[Data records Boundary: Start]

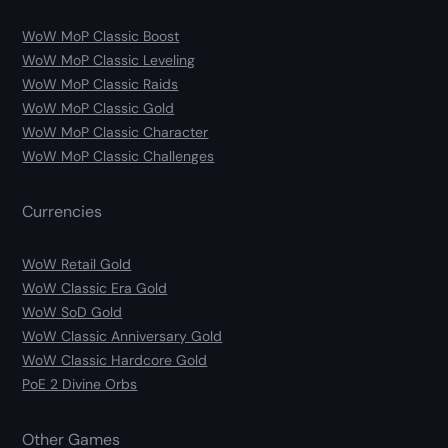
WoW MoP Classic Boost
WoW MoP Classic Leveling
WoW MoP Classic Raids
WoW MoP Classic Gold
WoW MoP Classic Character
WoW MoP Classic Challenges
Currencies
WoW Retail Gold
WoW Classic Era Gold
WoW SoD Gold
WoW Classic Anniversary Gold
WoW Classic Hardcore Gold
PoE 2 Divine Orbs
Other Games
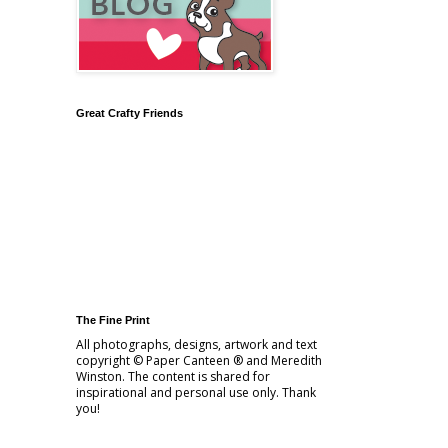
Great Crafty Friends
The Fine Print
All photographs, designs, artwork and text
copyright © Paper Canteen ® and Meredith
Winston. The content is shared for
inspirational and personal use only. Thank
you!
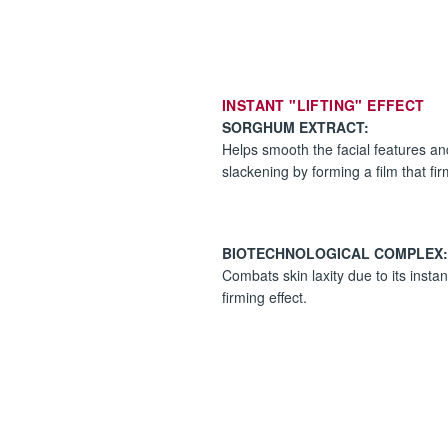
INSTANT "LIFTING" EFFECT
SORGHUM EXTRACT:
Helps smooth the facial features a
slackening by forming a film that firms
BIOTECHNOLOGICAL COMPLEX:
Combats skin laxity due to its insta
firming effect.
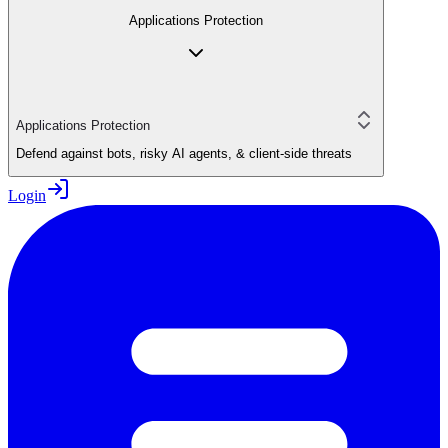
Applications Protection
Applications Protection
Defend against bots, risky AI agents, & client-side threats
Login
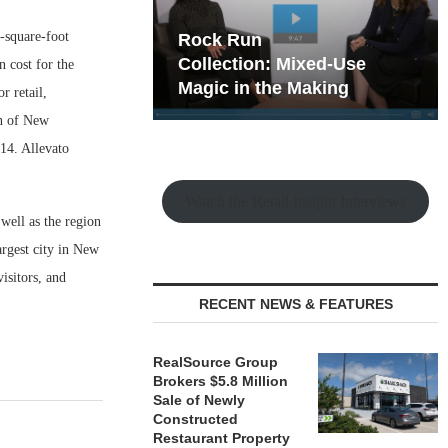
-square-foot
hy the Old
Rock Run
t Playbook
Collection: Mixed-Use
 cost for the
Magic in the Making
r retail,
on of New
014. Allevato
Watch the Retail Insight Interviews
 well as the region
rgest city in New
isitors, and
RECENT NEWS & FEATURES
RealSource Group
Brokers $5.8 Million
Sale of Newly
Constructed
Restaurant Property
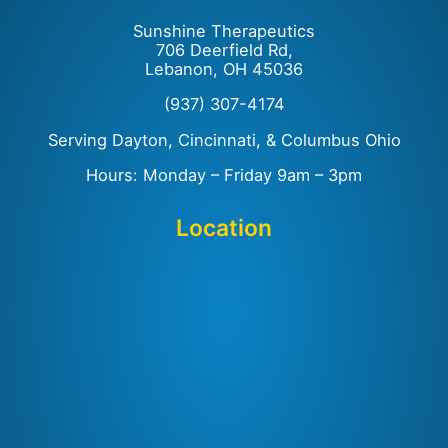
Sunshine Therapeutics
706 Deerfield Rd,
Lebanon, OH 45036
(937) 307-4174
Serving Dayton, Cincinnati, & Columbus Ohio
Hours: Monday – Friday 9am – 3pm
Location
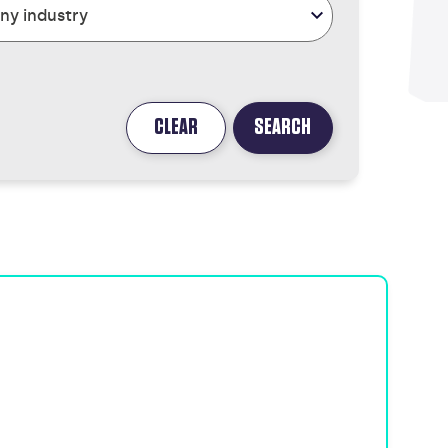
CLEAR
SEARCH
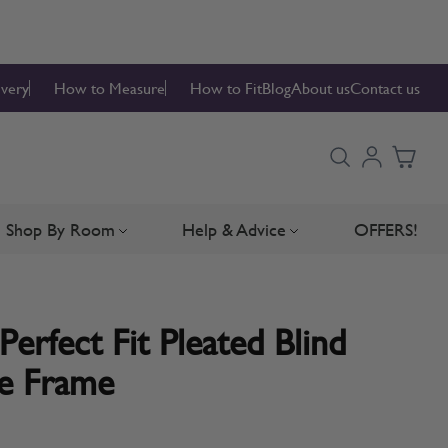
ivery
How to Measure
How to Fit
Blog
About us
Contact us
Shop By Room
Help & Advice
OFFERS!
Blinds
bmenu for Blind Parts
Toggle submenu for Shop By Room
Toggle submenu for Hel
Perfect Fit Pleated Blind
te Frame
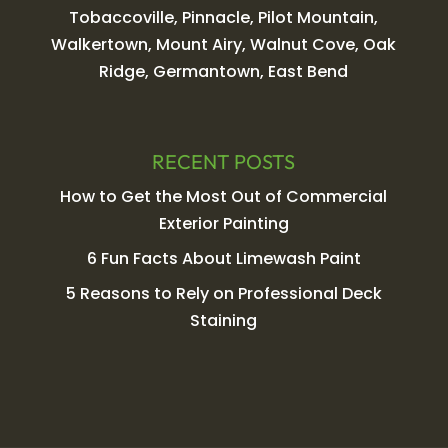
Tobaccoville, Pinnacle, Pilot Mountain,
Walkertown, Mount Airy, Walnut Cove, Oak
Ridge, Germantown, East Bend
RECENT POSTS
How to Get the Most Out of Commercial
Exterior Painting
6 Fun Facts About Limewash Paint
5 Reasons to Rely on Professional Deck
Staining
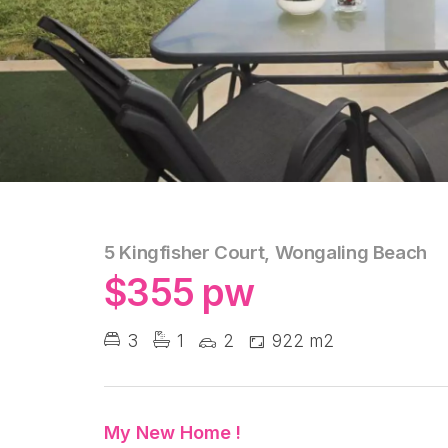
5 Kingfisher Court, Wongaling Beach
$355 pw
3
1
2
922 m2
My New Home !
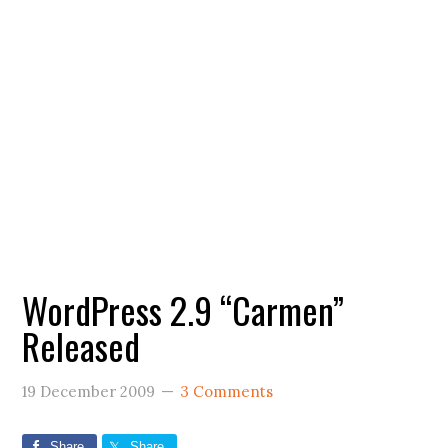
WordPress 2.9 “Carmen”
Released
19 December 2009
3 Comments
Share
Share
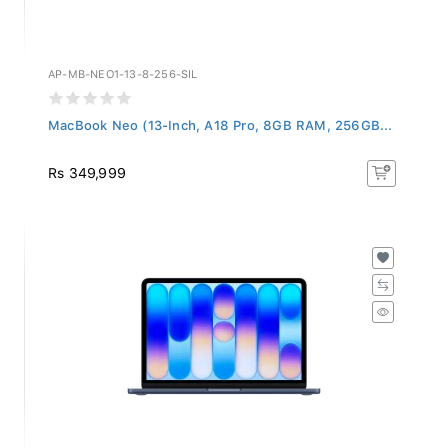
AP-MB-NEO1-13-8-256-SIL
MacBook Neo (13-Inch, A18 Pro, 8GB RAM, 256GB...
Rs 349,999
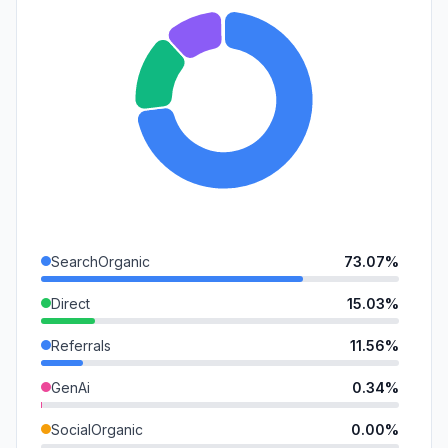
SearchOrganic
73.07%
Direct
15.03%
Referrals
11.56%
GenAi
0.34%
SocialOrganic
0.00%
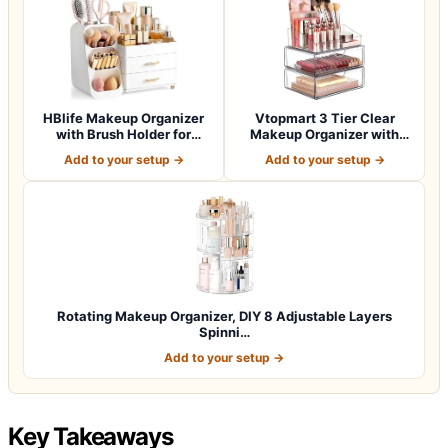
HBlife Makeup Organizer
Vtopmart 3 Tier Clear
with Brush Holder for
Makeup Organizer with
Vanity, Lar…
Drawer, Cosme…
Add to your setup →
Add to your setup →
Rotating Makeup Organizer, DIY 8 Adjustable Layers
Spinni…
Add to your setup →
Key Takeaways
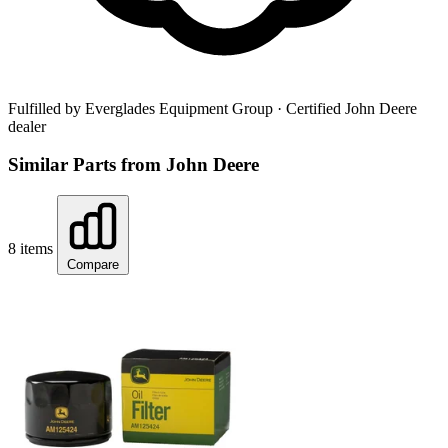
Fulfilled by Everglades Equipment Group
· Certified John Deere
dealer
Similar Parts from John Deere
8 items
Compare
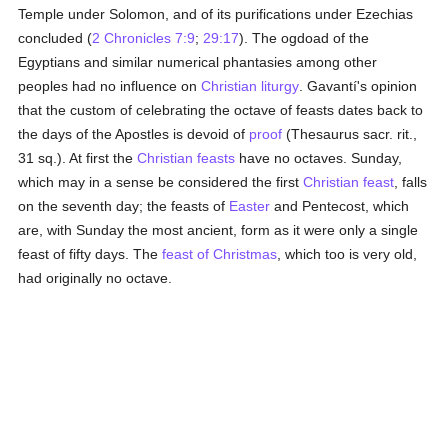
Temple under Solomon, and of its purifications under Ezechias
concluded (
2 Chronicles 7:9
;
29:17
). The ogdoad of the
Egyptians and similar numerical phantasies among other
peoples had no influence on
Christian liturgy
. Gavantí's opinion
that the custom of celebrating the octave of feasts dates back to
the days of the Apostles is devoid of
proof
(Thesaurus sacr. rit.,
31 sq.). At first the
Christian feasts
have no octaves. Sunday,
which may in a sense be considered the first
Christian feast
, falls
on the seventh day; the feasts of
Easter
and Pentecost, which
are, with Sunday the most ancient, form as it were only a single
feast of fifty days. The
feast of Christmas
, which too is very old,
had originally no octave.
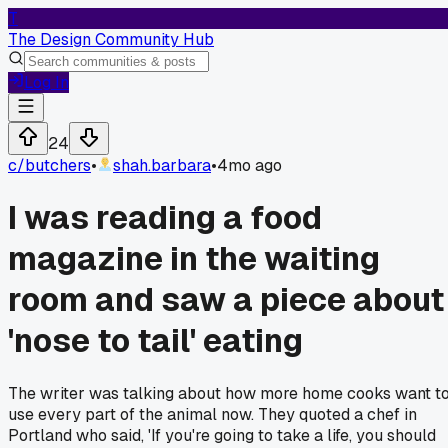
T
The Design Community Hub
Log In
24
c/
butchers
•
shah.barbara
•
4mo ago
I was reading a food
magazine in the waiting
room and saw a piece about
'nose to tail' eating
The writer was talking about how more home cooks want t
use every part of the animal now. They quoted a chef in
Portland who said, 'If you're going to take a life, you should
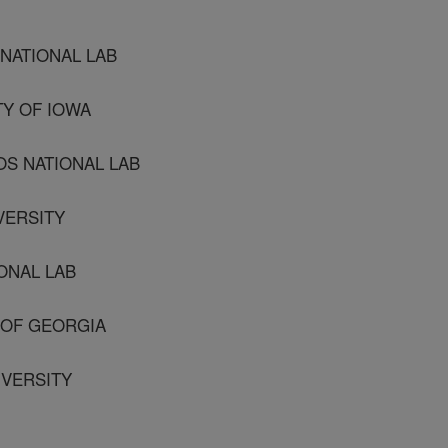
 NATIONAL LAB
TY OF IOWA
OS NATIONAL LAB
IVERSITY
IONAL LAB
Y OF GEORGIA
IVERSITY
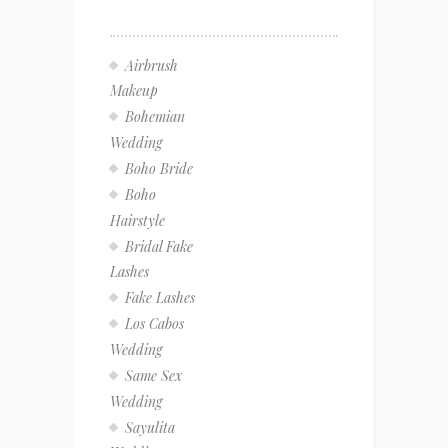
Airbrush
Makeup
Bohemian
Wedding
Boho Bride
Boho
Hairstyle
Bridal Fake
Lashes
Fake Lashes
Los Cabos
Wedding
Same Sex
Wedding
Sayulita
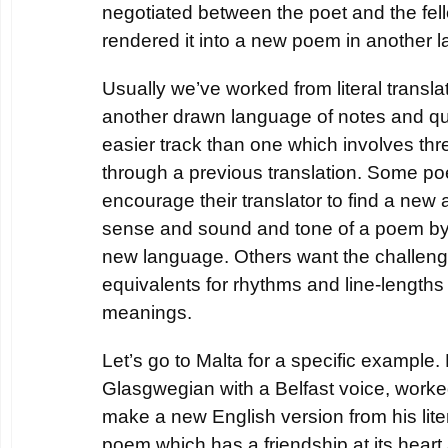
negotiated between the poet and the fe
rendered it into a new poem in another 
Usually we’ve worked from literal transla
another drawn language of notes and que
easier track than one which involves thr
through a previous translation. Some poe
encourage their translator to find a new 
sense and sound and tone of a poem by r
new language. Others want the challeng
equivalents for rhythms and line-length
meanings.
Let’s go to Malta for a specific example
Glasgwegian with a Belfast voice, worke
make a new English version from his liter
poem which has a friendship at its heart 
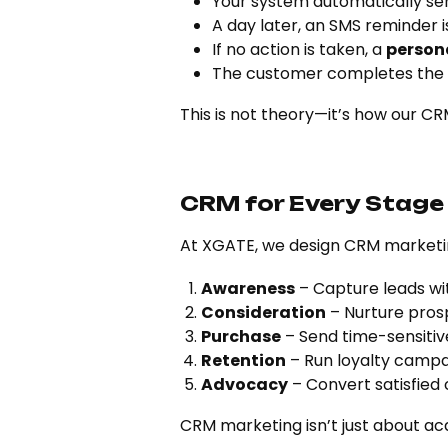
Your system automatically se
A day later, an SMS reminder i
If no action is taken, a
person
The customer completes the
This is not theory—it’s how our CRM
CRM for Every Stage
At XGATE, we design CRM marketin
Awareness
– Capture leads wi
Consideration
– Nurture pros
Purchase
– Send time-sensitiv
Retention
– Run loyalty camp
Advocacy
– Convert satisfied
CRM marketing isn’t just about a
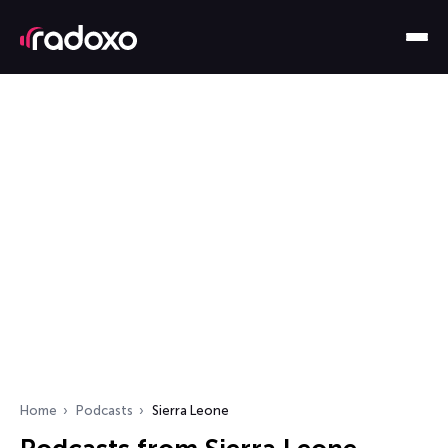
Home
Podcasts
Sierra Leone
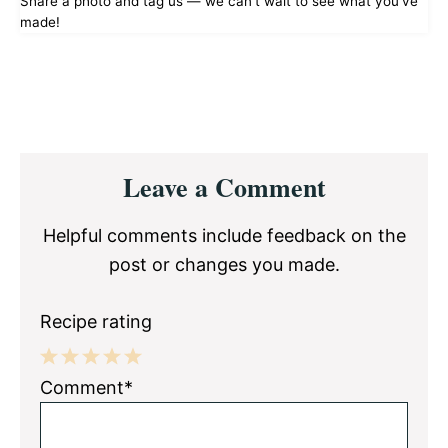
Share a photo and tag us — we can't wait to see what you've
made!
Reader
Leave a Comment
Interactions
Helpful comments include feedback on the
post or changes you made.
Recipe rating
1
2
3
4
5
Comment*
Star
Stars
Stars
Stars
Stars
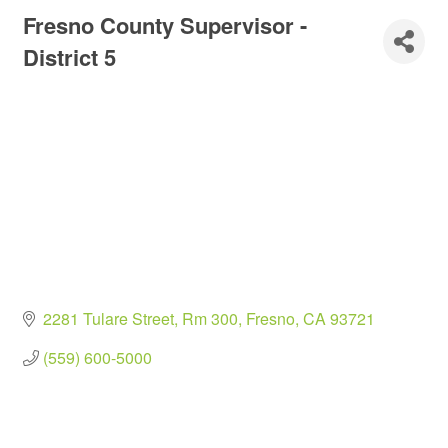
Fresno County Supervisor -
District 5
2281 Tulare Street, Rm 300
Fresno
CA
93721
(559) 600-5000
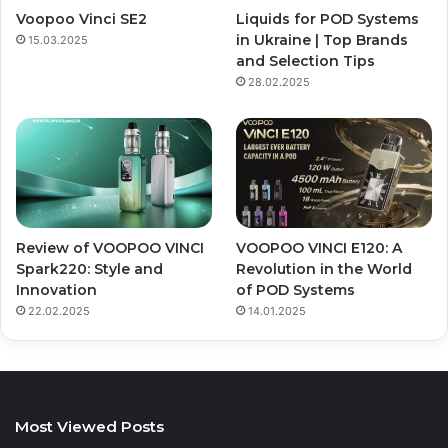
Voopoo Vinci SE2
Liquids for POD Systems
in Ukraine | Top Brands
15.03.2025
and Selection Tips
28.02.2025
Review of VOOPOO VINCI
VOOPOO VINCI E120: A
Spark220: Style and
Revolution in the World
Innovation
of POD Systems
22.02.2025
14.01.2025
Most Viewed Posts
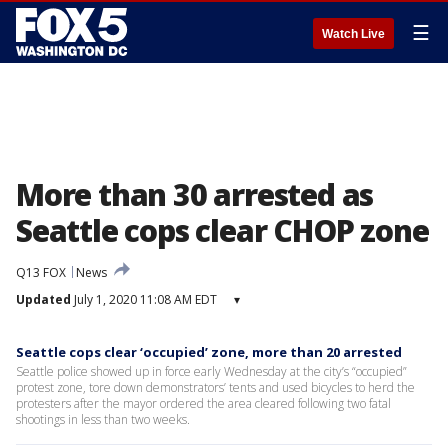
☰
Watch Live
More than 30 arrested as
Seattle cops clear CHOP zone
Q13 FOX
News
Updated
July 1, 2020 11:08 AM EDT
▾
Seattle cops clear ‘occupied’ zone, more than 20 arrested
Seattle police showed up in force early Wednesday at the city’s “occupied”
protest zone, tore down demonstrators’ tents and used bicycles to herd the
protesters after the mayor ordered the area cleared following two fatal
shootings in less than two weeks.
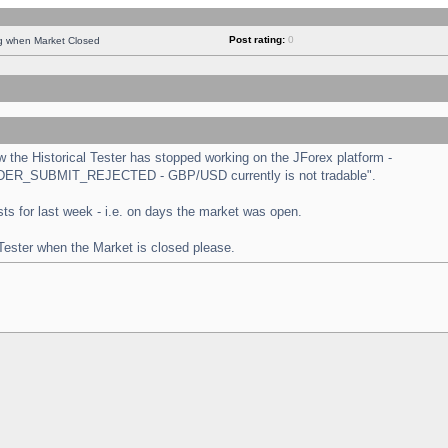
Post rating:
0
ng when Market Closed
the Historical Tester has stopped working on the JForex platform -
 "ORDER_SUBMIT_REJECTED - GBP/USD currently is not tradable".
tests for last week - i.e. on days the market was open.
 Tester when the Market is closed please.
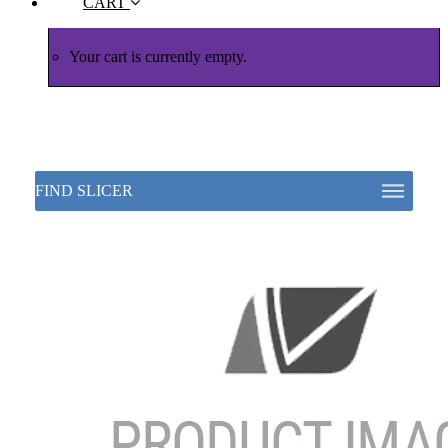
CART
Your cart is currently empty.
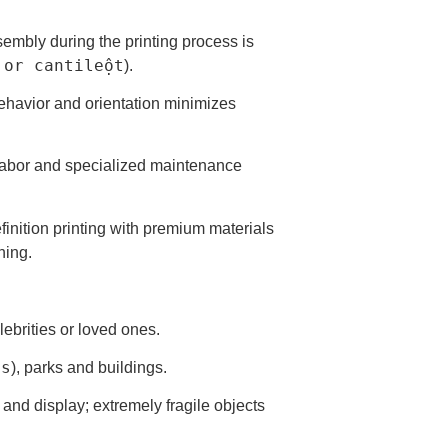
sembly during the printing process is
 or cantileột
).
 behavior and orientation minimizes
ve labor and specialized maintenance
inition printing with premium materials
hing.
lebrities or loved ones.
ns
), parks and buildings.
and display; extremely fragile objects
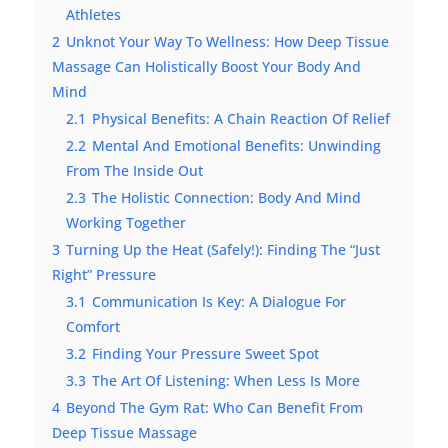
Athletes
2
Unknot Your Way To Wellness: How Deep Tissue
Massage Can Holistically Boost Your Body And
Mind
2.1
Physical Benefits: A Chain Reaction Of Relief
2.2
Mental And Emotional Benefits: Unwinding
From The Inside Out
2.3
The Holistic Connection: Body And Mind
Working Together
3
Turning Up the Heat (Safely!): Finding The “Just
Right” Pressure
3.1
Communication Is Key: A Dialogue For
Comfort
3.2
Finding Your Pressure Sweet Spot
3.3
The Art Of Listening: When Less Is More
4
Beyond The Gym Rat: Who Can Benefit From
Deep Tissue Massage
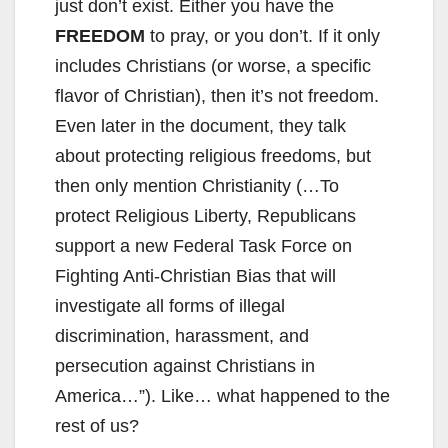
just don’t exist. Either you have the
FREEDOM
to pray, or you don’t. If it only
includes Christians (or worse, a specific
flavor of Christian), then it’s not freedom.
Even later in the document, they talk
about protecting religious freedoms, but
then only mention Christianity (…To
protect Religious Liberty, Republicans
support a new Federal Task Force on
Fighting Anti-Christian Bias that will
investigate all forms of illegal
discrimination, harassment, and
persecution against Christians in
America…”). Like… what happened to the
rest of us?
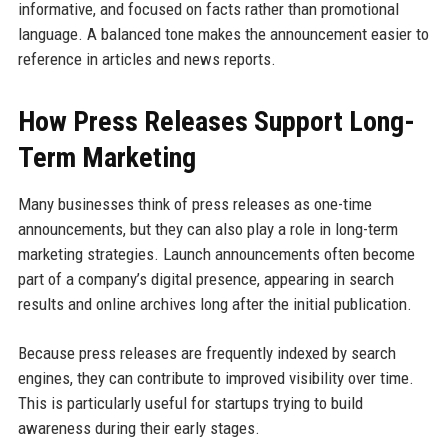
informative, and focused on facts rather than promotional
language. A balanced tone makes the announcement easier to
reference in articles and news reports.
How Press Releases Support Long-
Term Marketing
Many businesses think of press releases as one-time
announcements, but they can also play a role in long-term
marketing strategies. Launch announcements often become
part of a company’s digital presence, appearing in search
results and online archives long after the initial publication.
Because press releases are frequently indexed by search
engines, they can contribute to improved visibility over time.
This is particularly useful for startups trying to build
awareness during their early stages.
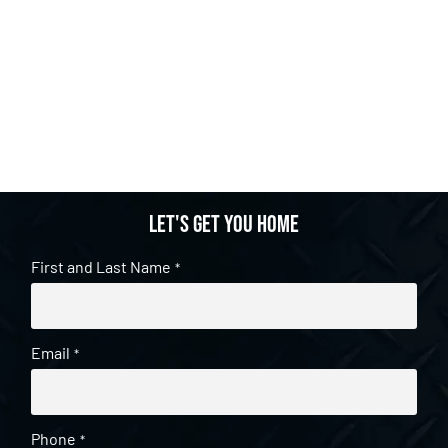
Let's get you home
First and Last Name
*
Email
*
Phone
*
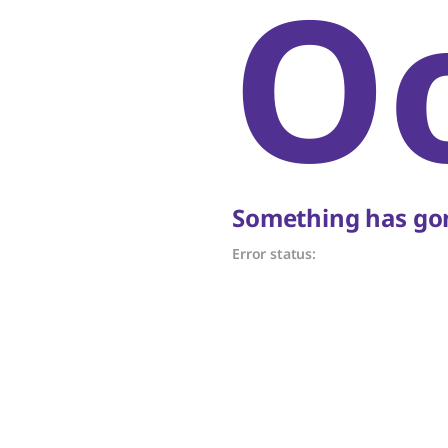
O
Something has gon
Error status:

[Data records Boundary: End]

Required work
Line count for the word "announcements": please state how many lines of the records above contain it, and nothing else.

Exercise solution
2